▸ **What you need to do**
Transcribe the lines below exactly, beginning with the line that holds "accommodate growing online" and ending with the final line, both included. Pictures are to be left out.

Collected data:
= = = = =
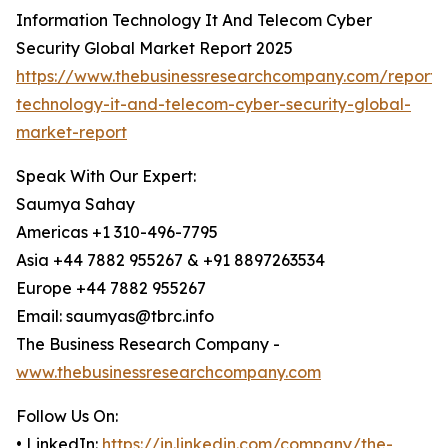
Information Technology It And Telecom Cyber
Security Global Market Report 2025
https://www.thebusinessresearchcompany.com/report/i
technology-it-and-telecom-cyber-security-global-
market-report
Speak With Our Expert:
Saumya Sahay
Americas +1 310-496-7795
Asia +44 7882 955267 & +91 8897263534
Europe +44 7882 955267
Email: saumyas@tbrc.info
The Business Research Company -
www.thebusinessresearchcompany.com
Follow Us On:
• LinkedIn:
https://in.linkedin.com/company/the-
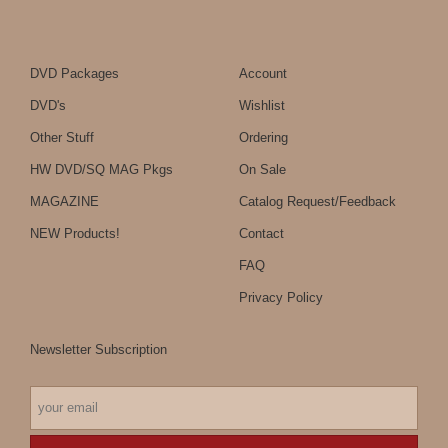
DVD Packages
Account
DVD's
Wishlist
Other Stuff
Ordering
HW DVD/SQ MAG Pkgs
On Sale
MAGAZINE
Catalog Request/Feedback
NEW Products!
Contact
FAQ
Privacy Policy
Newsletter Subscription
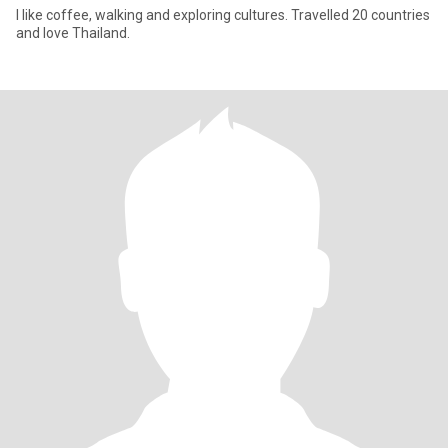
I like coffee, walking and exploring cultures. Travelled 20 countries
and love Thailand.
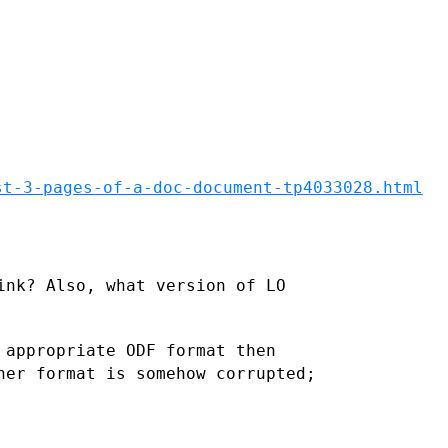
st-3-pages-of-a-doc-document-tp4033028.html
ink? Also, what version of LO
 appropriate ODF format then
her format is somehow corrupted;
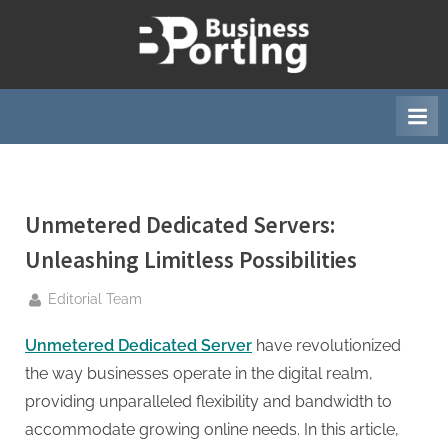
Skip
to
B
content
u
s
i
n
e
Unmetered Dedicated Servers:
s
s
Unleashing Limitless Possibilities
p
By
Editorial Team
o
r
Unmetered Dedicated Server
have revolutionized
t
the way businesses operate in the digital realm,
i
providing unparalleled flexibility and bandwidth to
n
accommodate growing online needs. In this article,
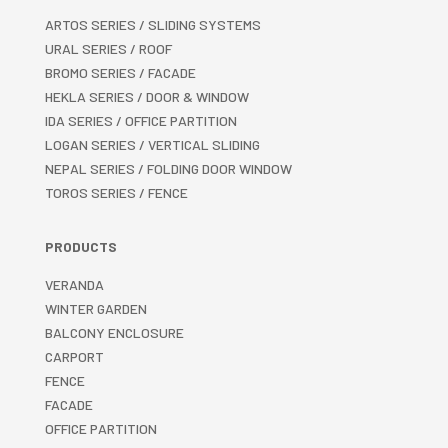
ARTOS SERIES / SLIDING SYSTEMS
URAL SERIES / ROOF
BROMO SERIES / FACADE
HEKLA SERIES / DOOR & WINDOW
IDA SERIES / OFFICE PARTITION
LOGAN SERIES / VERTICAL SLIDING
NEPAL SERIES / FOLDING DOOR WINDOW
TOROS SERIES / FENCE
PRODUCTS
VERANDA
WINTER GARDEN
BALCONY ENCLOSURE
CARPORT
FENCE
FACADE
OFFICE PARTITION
= = = = =
▸ **Written response**
accommodate growing online needs. In this article,
ARTOS SERIES / SLIDING SYSTEMS
URAL SERIES / ROOF
BROMO SERIES / FACADE
HEKLA SERIES / DOOR & WINDOW
IDA SERIES / OFFICE PARTITION
LOGAN SERIES / VERTICAL SLIDING
NEPAL SERIES / FOLDING DOOR WINDOW
TOROS SERIES / FENCE
PRODUCTS
VERANDA
WINTER GARDEN
BALCONY ENCLOSURE
CARPORT
FENCE
FACADE
OFFICE PARTITION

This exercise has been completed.